Date:30/11/2008 URL: http://www.thehindu.com/2008/11/30/stories/2008113059260900.htm
Back

Front Page

Numbness to confidence — a forty-hour ordeal

V.S. Palaniappan

Coimbatore: His first feeling was a certain numbness. But as the days passed his confidence grew. Vikram Ramakrishnan of Erode had locked himself in his room on the 21st floor of the Trident Hotel in Mumbai when the terrorist attack began. After that it was an agonising wait that lasted nearly 40 hours — from 10 on Wednesday night to Friday noon.

Mr. Ramakrishnan, working for a U.S.-based management consultant firm, is the son of L.M. Ramakrishnan and Aruna Ramakrishnan and grandson of the former Maharastra Governor, C. Subramaniam. Vikram’s parents are in charge of the Bharathiya Vidya Bhavan School in Erode.

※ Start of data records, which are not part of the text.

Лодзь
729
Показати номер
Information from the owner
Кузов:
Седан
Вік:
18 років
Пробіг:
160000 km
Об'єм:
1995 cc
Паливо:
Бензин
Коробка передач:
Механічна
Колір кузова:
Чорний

Vikram Ramakrishnan along with a friend checked into the Trident Hotel on Wednesday night around 8.

He finished dinner unusually early around 9.45 p.m. and went back to his room. Hand grenade explosions and gunshots started at 9.57 p.m. But it was only when he switched on the TV did he come to know that terrorists had entered the hotel. He called his friends in Mumbai who confirmed what he already knew.

“My attempts to get in touch with the next-door guests were in vain. I made up my mind to stay indoors,” he said.

“I locked the door and placed some furniture against it. I then switched off the lights and put my phone on silent mode. I did not want to scare my family and so did not call them. But my sister Gayathri, who lives in Chennai, called me around 4.30 a.m. on Thursday. I told her the truth. Yes. I am in Trident, but I am safe.”

Despite the sound of gunshots and grenade blasts throughout Thursday, he kept telling himself that he would be rescued alive. “However, I sent a mail to my wife giving details of my bank account.”

He survived the nearly 40-hour ordeal on water and liquid food available in the room.

“On Friday, the NSG commandos called me on the intercom. ‘Keep your identity card and baggage ready. We will be shortly entering your floor and when we knock on the door we will identify ourselves as house keeping staff. You must open the door and cooperate with us’.”

The happenings of the past days were terrifying for him. But he could well imagine how traumatic it must have been for his family. “I could sense that, when my parents, wife and daughters received me at the Coimbatore airport late on Friday night.”